Anyhow, life moves on, Jeremy of Drag Cartel sent a few pictures of my block in-work at ERL. It’s being align-bored, sleeved, and even runs through a vibration process called Meta-Lax to relieve stresses inside the block. Once it’s shipped back to Jeremy he’ll get to work assembling it so I have to press onward.

15 Jun 2009

This is the hardest thing I’ve ever had to do, knowing that I’m making Cooper’s last meal, knowing that he’s walking around the yard (oddly stopping often, like he was wanting to remember it,) carrying him out to the truck, made all the worse by him being happy to go – he always loves… loved, truck rides. Walking into the vet’s office and Cooper being unafraid as always, knowing that I’m there for him, it just killed me. Then, when I was leaving I saw a lady in the waiting room with her dog and said, “Enjoy every day with him…” but being unable to finish my sentence. There’s something very raw, a feeling of being stripped of all the facades we hide behind, suddenly breaking down and crying in front of complete strangers.

I’m left with a terrible mix of emotions, having been eternally hopeful that he’d somehow magically get better yet knowing he would not. Having his trust in me that I’d always be there for him, yet walking him to the gallows, and now being filled with a great sense of loneliness mixed with a feeling of deceit, like I tricked him into this, like I could have waited a few more days or weeks, yet watching him continue to wither away. Mix all this with a feeling of a huge empty void, a presence now absent – it just kills me. He was always here, through the Kimini build, the first book, the Midlana design and much of the writing of that, always happy to be with me no matter what I was doing, most often napping at my feet next to the computer. I feel like a big part of me has been ripped out.

To those who’ve never loved an animal like a family member you may wonder what all the fuss is about. I don’t know whether to feel sorry for you or be happy you’ve never had to go through this.

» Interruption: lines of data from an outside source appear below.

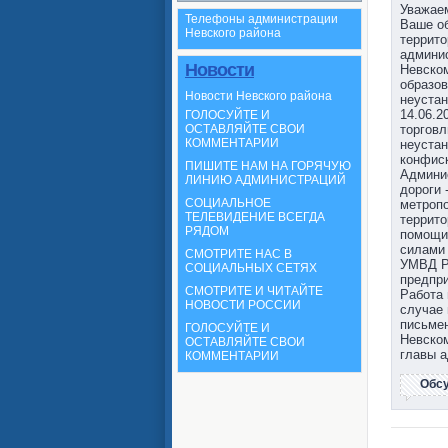
Уважаем
Телефоны администрации
Ваше об
Невского района
террито
админис
Новости
Невском
образов
Новости Невского района
неустан
14.06.2
ГОЛОСУЙТЕ И
торговл
ОСТАВЛЯЙТЕ СВОИ
КОММЕНТАРИИ
неуста
конфиск
ПИШИТЕ НАМ НА ГОРЯЧУЮ
Админи
ЛИНИЮ АДМИНИСТРАЦИЙ
дороги 
СОЦИАЛЬНОЕ
метропо
ТЕЛЕВИДЕНИЕ ВСЕГДА
террито
РЯДОМ
помощи 
силами
СМОТРИТЕ НАС В
УМВД Р
СОЦИАЛЬНЫХ СЕТЯХ
предпри
СМОТРИТЕ И ЧИТАЙТЕ
Работа 
НОВОСТИ РОССИИ
случае 
письмен
ГОЛОСУЙТЕ И
Невском
ОСТАВЛЯЙТЕ СВОИ
главы а
КОММЕНТАРИИ
Обс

Farewell my friend, rest in peace. I thank you for choosing us and making our lives better through your presence. You were a strong dog who never complained, always happy for a walk, attention, or simply to be with us not matter what we were doing. You knew everything we were saying and were like our own child. I hope that wherever you are that you’re loved, and know that I’ll never forget you. I miss you terribly already.

14 Jun 2009

Built up the inboard suspension pivot fixtures, starting with the rear. Setting it in place (with great trepidation) showed that the forward lower pivot point was off 1/2″… huh? Had to go back through the CAD drawings, suspension design software, and measuring the chassis to figure out where the error was introduced. It appears I used suspension number from one of the endless iterations for the chassis and a different iteration for the fixture. No harm done as neither the A-arms nor pivots are in place yet. The new location was run through the suspension software to make sure it’s okay, and it is. Just have to fix the one A-arm fixture.

Anyhow, so that was the rear fixture. The front one went together fine and setting it in place doesn’t show any problems so that’s good to go.

Saving the actual suspension bracket fabrication to next week, I wanted to do something different. The Honda RBB intake manifold was modified to work with the RSX-S throttlebody and Hondata gasket. The nice thing about this manifold is that I don’t have to make one (for now), it flows pretty well, and it’s a lot lighter than the OEM CRV intake setup. Got a note from Jeremy at Drag Cartel saying he’ll be visiting ERL back east and will try to get some pictures of my block going through the sleeving process. (I requested that I get my block back instead of an exchange because I know the VIN is clean. I don’t want a block that could possibly be stolen.)

Here’s a shot of the Koi pond from last week after we put the babies in; they’re just visible in the foreground at far left. The big fish have just noticed me and are heading over to ask for food.

We’ve been spending time with Cooper – this is going to be a very difficult week. He’s at my feet now, running in his sleep, even though his rear legs don’t work well anymore… it breaks my heart.